• Physiological effects of the parasite ichthyophonus on spawning chinook salmon and their offspring in a Yukon River tributary

      Floyd-Rump, Theresa; Horstmann-Dehn, Larissa; Skaugstad, Calvin; Atkinson, Shannon; Sutton, Trent (2015-12)
      In recent years, Chinook salmon Oncorhynchus tshawytscha returns to the Yukon River, Alaska, have been substantially reduced. In summer 2010-2012, spawning Chinook salmon (n=51, 32, and 23, respectively) were collected from the Salcha River, a tributary of the Yukon River, to determine the effects of Ichthyophonus, a protozoan parasite, on salmon reproductive success. Eggs and milt from Ichthyophonus-infected and non-infected parents were collected in 2010 and cross-fertilized to investigate offspring survival and potential second-generation effects induced by the parasite. Proximate composition analysis of adult muscle, eggs, and alevins, and blood chemistry analysis of adult blood plasma and alevin whole body homogenates were analyzed to explore potential differences between Ichthyophonus-infected and non-infected salmon. Ichthyophonus infection prevalence was 7.8, 6.3, and 8.3 % in 2010, 2011, and 2012, respectively. Egg lipid content was significantly higher in eggs from Ichthyophonus-infected females, compared to eggs from Ichthyophonus-negative females. Survival of fertilized eggs to hatching was not significantly different between offspring from Ichthyophonus-infected parents (Mean±1SD: 24.4±29.8 % survival) and non-infected parents (41.0±24.8 % survival).
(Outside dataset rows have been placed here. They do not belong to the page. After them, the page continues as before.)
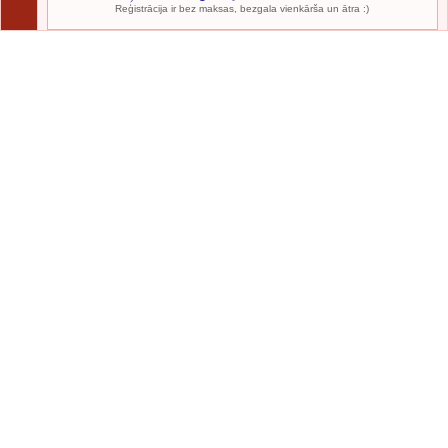
Reģistrācija ir bez maksas, bezgala vienkārša un ātra :)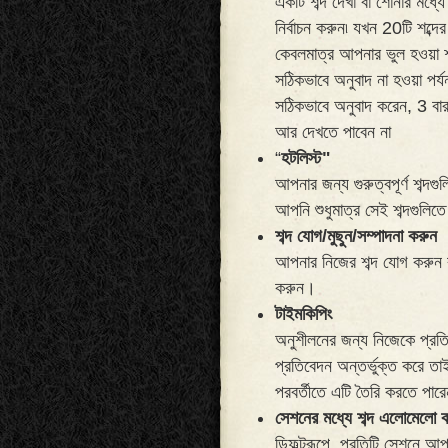
একটি শব্দ দেখা বা শোনার মধ্য
নির্বাচন করুন৷ যখন 20টি শব্দ
কেবলমাত্র আপনার ভুল হওয়া শব
সঠিকভাবে অনুবাদ না হওয়া পর
সঠিকভাবে অনুবাদ করেন, 3 বা
আর দেখতে পাবেন না
“
হটলিস্ট"
আপনার জন্য গুরুত্বপূর্ণ শব্দ
আপনি শুধুমাত্র সেই শব্দগুলিতে
শব্দ যোগ/মুছুন/সম্পাদনা করুন
আপনার নিজের শব্দ যোগ করুন বা
করুন।
টাইমকিপিং
অনুশীলনের জন্য নিজেকে প্রতি
প্রতিবেদন অন্তর্ভুক্ত করে 
পরবর্তীতে এটি তৈরি করতে পারে
সেশনের মধ্যে শব্দ এলোমেলো 
ডিফল্টরূপে, প্রতিটি সেশনে আ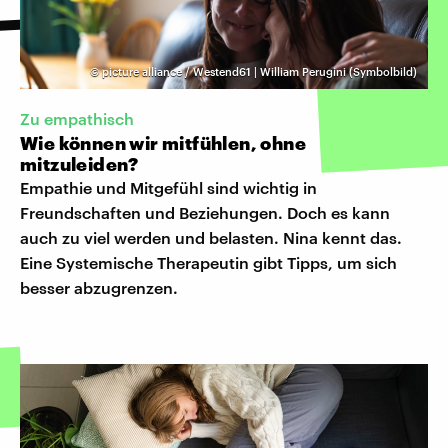
©
picture alliance / Westend61 | William Perugini (Symbolbild)
Zu empathisch
Wie können wir mitfühlen, ohne
mitzuleiden?
Empathie und Mitgefühl sind wichtig in
Freundschaften und Beziehungen. Doch es kann
auch zu viel werden und belasten. Nina kennt das.
Eine Systemische Therapeutin gibt Tipps, um sich
besser abzugrenzen.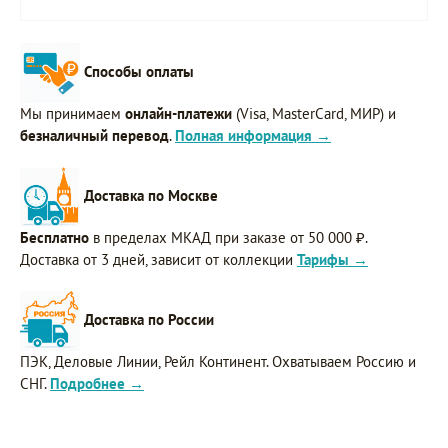
Способы оплаты
Мы принимаем
онлайн-платежи
(Visa, MasterCard, МИР) и
безналичный перевод
.
Полная информация →
Доставка по Москве
Бесплатно
в пределах МКАД при заказе от 50 000 ₽.
Доставка от 3 дней, зависит от коллекции
Тарифы →
Доставка по России
ПЭК, Деловые Линии, Рейл Континент. Охватываем Россию и
СНГ.
Подробнее →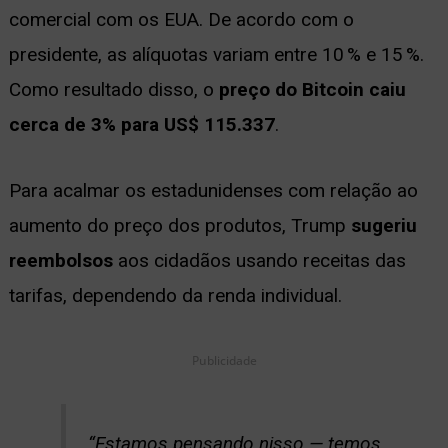
comercial com os EUA. De acordo com o
ernar
presidente, as alíquotas variam entre 10 % e 15 %.
nu
Como resultado disso, o
preço do Bitcoin caiu
cerca de 3% para US$ 115.337
.
Para acalmar os estadunidenses com relação ao
aumento do preço dos produtos, Trump
sugeriu
reembolsos
aos cidadãos usando receitas das
tarifas, dependendo da renda individual.
Publicidade
“Estamos pensando nisso — temos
Proximate composition (% lipid, % protein, kJ/g) of muscle from spawning adult salmon also did not differ, nor did total body composition or morphology of alevins produced by either Ichthyophonus-infected or non-infected parents. We found no significant differences in blood plasma cortisol concentrations (a stress indicator) between Ichthyophonus-positive and negative adults or their offspring. There were also no significant differences in blood chemistry parameters indicative of tissue damage between Ichthyophonus-positive and Ichthyophonus-negative adults or resulting alevins, with the exception of aspartate aminotransferase, which was unexpectedly higher in plasma of Ichthyophonus-negative adults. Overall, infection with Ichthyophonus does not appear to impact the spawning ability or spawning success of Chinook salmon in the Salcha River.